### Entries shown
┄┄┄┄┄┄
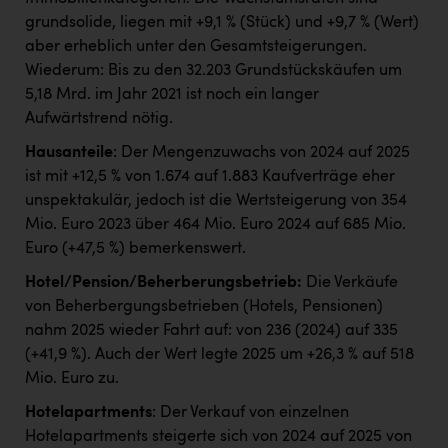
grundsolide, liegen mit +9,1 % (Stück) und +9,7 % (Wert)
aber erheblich unter den Gesamtsteigerungen.
Wiederum: Bis zu den 32.203 Grundstückskäufen um
5,18 Mrd. im Jahr 2021 ist noch ein langer
Aufwärtstrend nötig.
Hausanteile
: Der Mengenzuwachs von 2024 auf 2025
ist mit +12,5 % von 1.674 auf 1.883 Kaufverträge eher
unspektakulär, jedoch ist die Wertsteigerung von 354
Mio. Euro 2023 über 464 Mio. Euro 2024 auf 685 Mio.
Euro (+47,5 %) bemerkenswert.
Hotel/Pension/Beherberungsbetrieb:
Die Verkäufe
von Beherbergungsbetrieben (Hotels, Pensionen)
nahm 2025 wieder Fahrt auf: von 236 (2024) auf 335
(+41,9 %). Auch der Wert legte 2025 um +26,3 % auf 518
Mio. Euro zu.
Hotelapartments
: Der Verkauf von einzelnen
Hotelapartments steigerte sich von 2024 auf 2025 von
┄┄┄┄┄┄
### Task description
Please count the lines of the entries above that include "Hotelapartments" and give only the total.

### Exercise solution
2